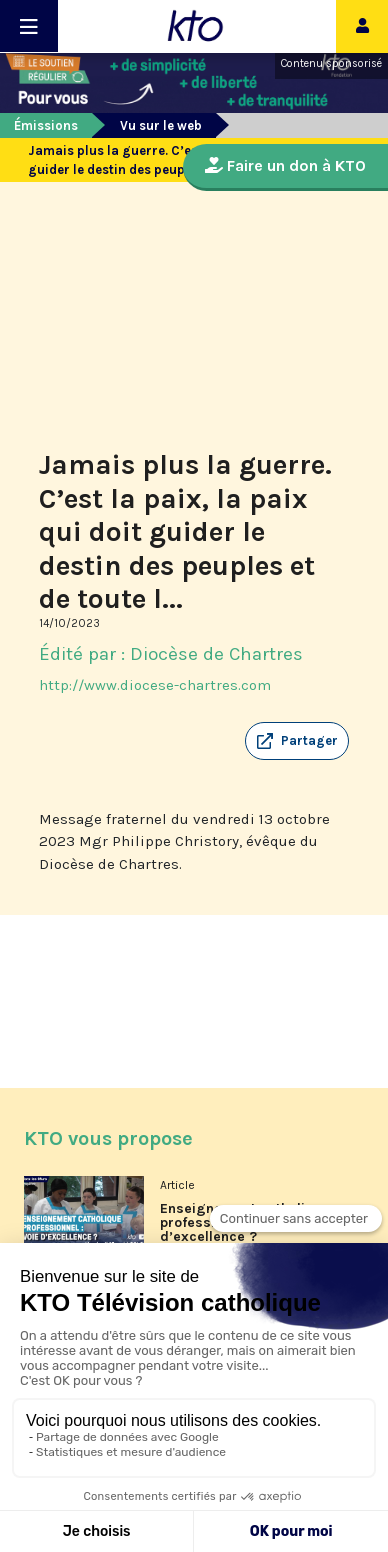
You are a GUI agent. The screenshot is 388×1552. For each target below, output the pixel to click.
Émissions (46, 125)
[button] (297, 741)
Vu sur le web (161, 125)
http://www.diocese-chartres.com (155, 685)
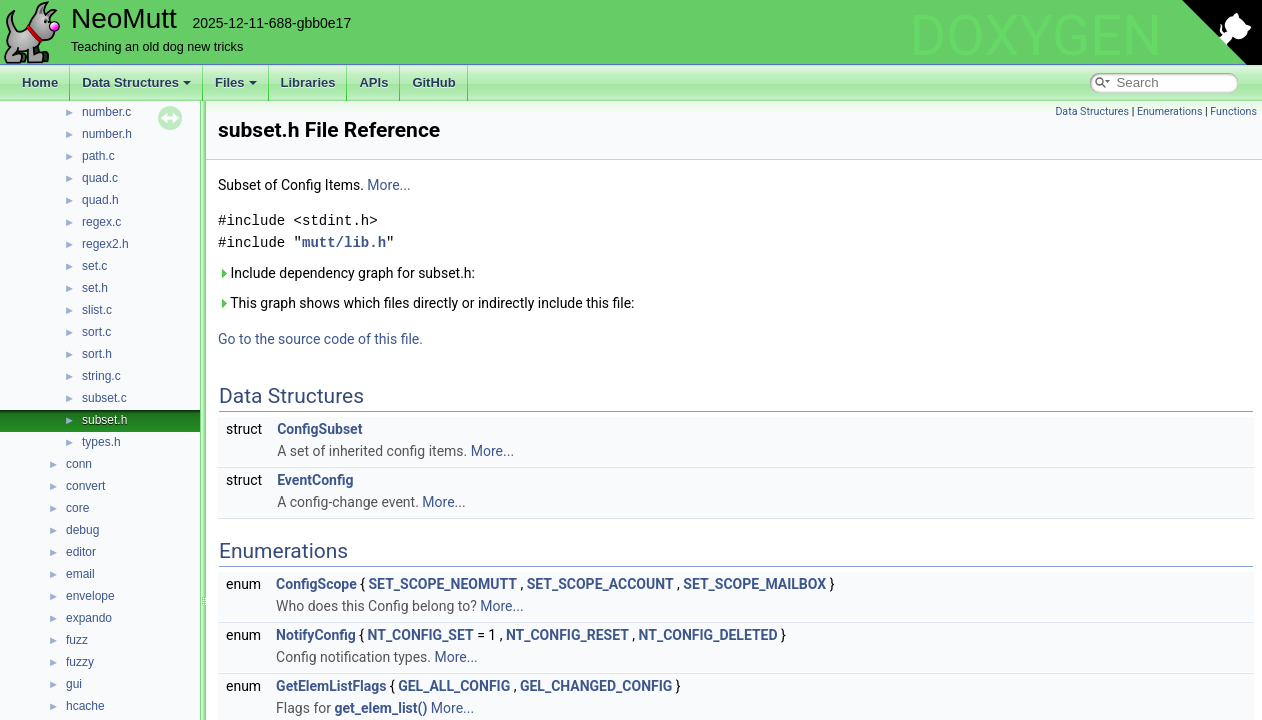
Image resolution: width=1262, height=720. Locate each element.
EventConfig (315, 480)
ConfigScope (316, 584)
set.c (94, 266)
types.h (101, 442)
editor (81, 552)
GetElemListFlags (331, 686)
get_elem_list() (381, 708)
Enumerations (1170, 111)
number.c (106, 112)
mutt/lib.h (344, 242)
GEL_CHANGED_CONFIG (596, 686)
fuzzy (80, 662)
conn (79, 464)
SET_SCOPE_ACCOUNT (600, 584)
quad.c (100, 178)
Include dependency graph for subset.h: (346, 273)
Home (40, 82)
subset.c (104, 398)
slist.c (97, 310)
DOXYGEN (1035, 36)
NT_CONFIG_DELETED (708, 635)
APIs (373, 82)
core (77, 508)
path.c (98, 156)
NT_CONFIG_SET (421, 635)
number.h (107, 134)
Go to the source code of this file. (320, 339)
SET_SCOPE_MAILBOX (754, 584)
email (80, 574)
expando (89, 618)
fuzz (77, 640)
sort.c (96, 332)
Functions (1233, 111)
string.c (101, 376)
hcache (85, 706)
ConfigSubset (319, 429)
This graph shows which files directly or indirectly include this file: (426, 303)
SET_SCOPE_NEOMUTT (443, 584)
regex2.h (105, 244)
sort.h (97, 354)
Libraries (308, 82)
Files (236, 82)
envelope (90, 596)
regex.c (101, 222)
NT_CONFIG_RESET (567, 635)
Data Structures (136, 82)
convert (85, 486)
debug (82, 530)
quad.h (100, 200)
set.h (95, 288)
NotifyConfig (316, 635)
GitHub (433, 82)
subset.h (104, 420)
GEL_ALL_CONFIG (454, 686)
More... (388, 185)
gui (74, 684)
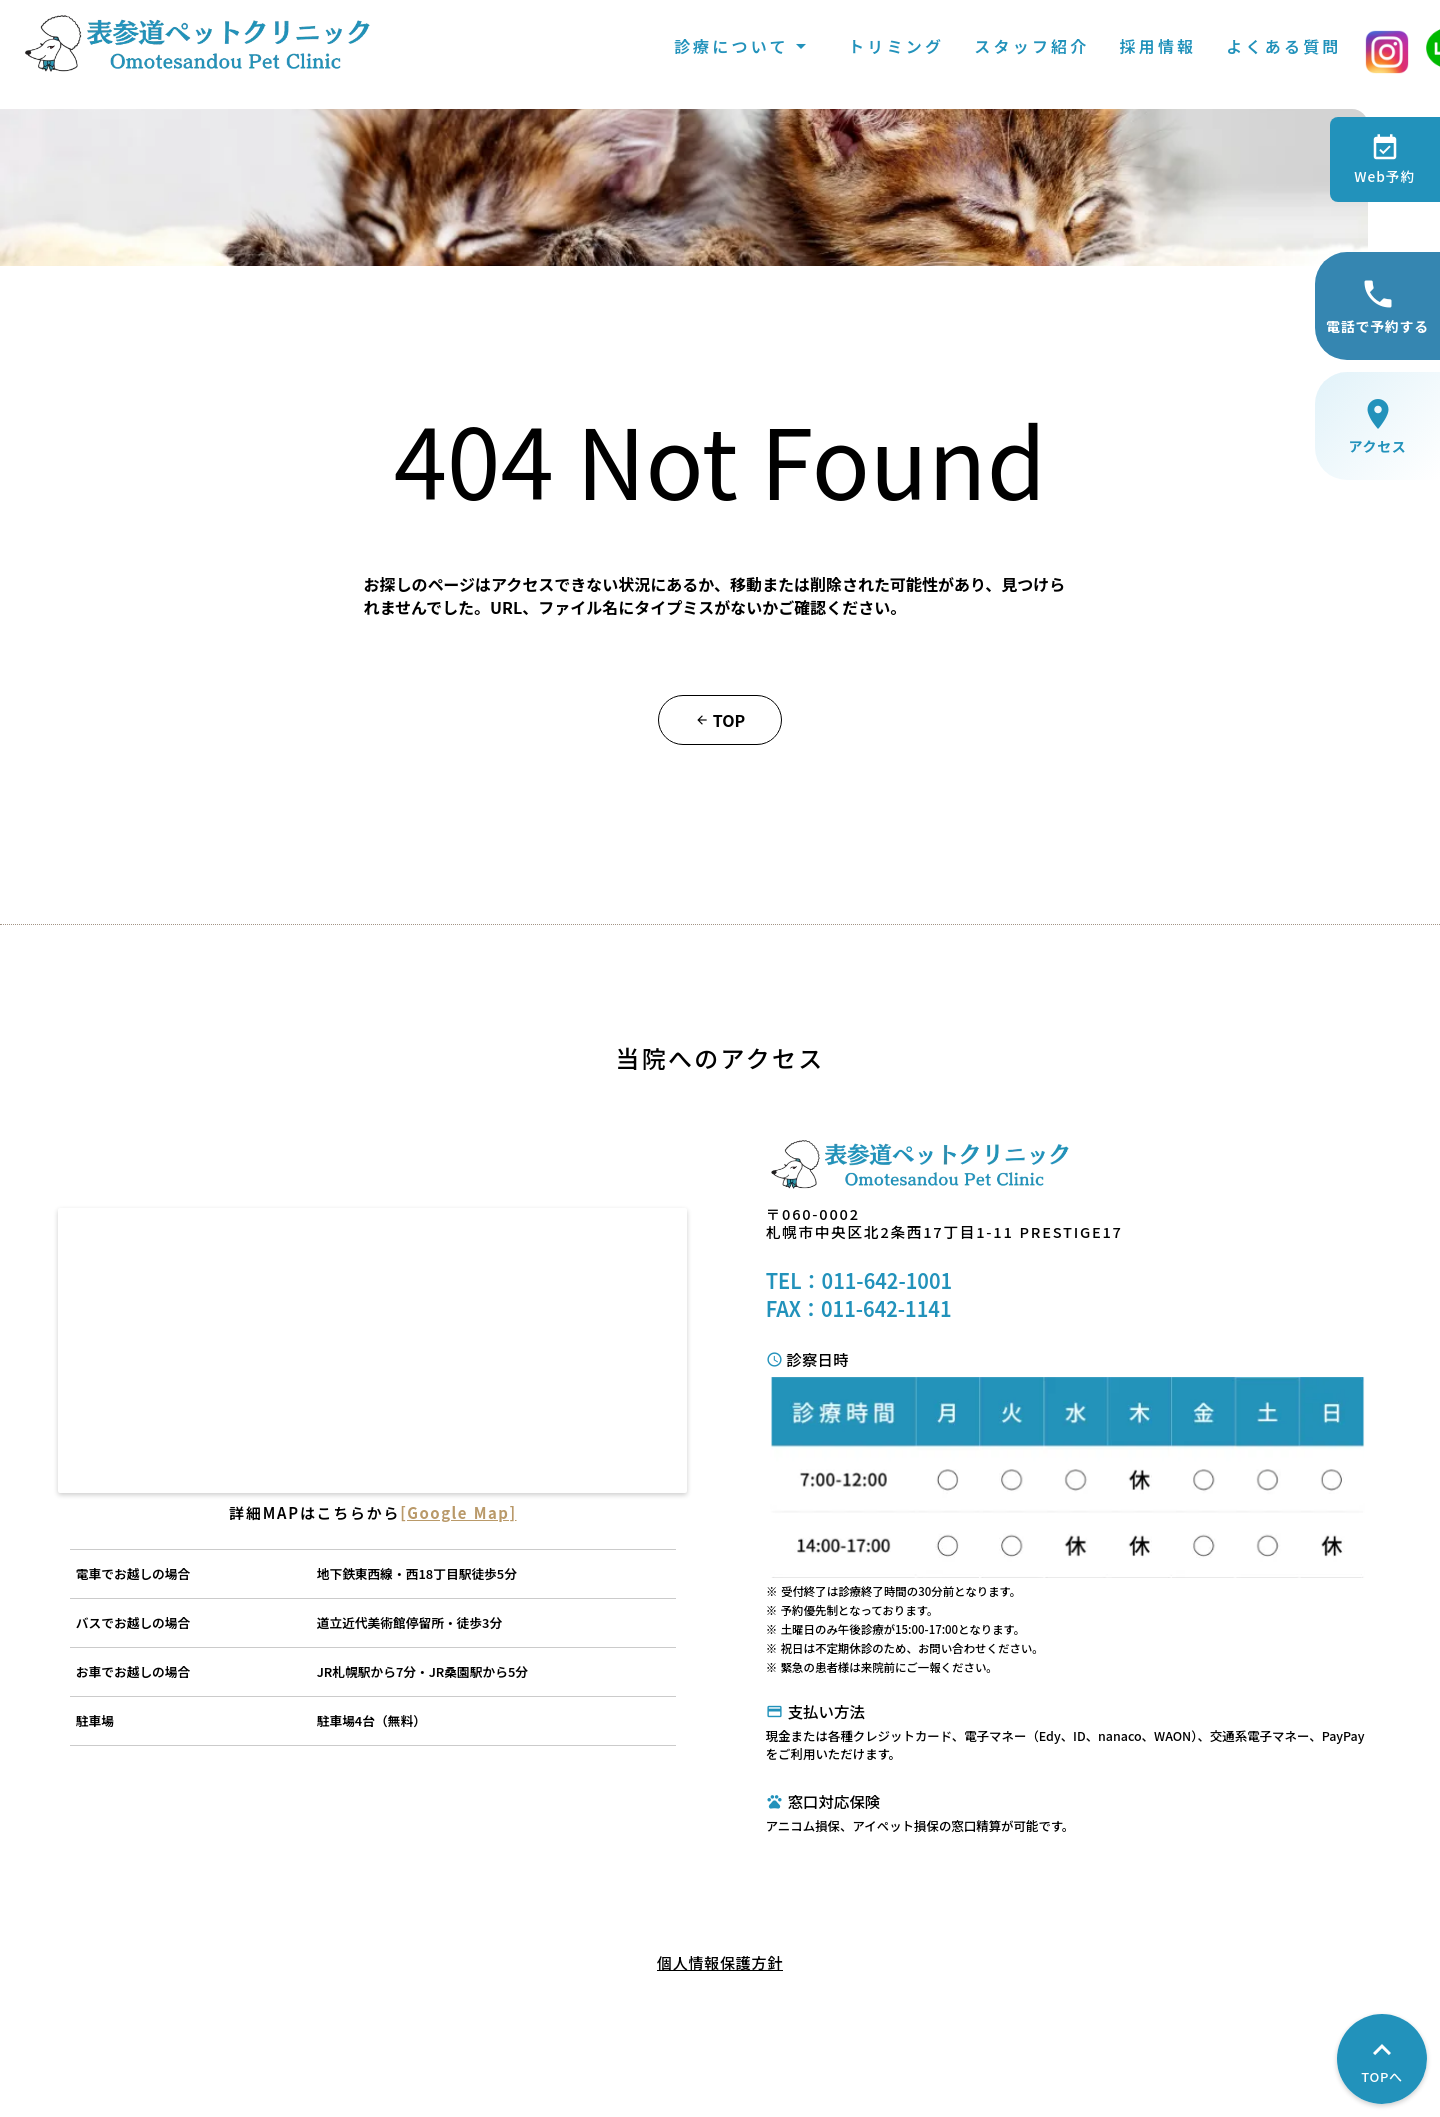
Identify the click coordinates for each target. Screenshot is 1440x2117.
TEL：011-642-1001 (866, 1335)
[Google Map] (562, 1550)
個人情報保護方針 (720, 1956)
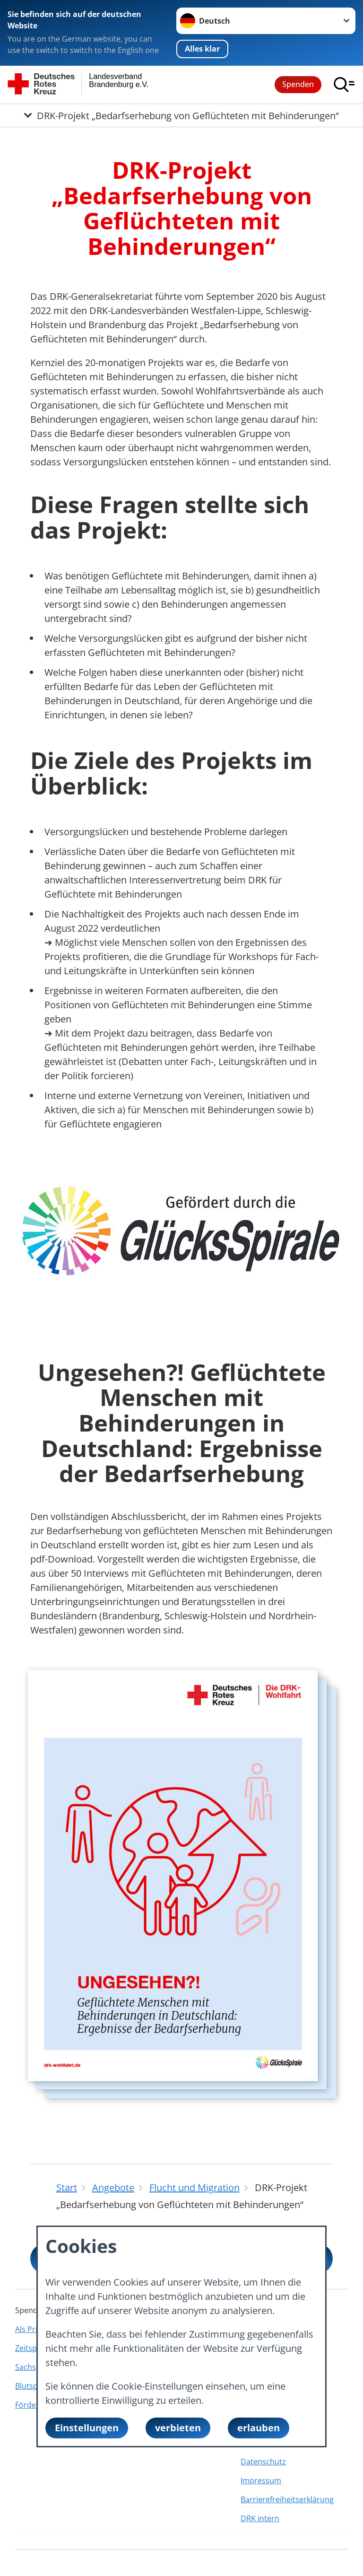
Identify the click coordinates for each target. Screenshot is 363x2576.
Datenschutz (263, 2461)
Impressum (261, 2480)
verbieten (178, 2427)
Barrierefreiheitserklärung (287, 2499)
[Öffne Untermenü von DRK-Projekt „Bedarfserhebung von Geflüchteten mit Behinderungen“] (181, 115)
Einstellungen (87, 2427)
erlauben (258, 2427)
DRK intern (260, 2518)
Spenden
——————————
Above are the records. Copy word for word only their lines from the one holding "http://www.diocese-chartres.com (155, 685)" through the one holding "SET_SCOPE_ACCOUNT (600, 584)", both included, and skip the images.

_Result of the exercise_.
http://www.diocese-chartres.com (155, 685)
Image resolution: width=1262, height=720. Locate each element.
EventConfig (315, 480)
ConfigScope (316, 584)
set.c (94, 266)
types.h (101, 442)
editor (81, 552)
GetElemListFlags (331, 686)
get_elem_list() (381, 708)
Enumerations (1170, 111)
number.c (106, 112)
mutt/lib.h (344, 242)
GEL_CHANGED_CONFIG (596, 686)
fuzzy (80, 662)
conn (79, 464)
SET_SCOPE_ACCOUNT (600, 584)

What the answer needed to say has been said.